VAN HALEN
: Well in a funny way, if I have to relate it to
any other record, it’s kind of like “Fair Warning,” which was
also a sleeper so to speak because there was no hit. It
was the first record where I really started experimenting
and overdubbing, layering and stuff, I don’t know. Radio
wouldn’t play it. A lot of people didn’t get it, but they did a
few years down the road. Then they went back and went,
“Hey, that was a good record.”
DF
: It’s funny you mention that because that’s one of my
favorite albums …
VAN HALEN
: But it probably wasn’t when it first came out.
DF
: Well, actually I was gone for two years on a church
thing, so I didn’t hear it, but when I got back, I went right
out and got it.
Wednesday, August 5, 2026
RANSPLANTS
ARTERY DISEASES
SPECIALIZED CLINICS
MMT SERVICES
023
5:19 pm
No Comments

* * *

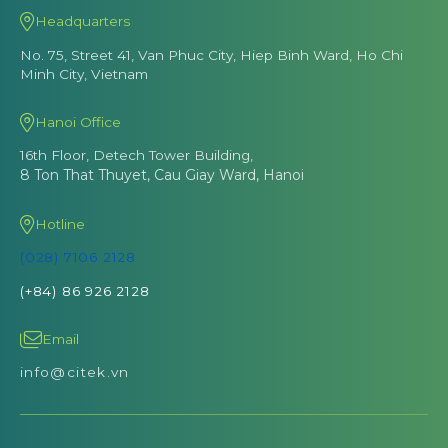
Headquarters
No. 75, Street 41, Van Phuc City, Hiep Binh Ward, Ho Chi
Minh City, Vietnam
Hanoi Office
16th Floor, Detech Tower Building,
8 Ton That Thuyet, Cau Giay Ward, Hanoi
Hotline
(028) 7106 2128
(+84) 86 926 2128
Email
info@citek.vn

...

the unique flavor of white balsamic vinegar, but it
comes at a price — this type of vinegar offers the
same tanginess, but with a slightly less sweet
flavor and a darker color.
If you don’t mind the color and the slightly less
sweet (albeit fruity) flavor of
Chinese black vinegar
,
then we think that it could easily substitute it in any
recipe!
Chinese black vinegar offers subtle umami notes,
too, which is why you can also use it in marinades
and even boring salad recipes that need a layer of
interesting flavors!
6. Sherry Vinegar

▸ **WORK INSTRUCTIONS**
What is asked for is an exact copy of the lines above from the one containing "on a church" through the one containing "No Comments", and only those.

▸ **RESPONSE**
: Well, actually I was gone for two years on a church
thing, so I didn’t hear it, but when I got back, I went right
out and got it.
Wednesday, August 5, 2026
RANSPLANTS
ARTERY DISEASES
SPECIALIZED CLINICS
MMT SERVICES
023
5:19 pm
No Comments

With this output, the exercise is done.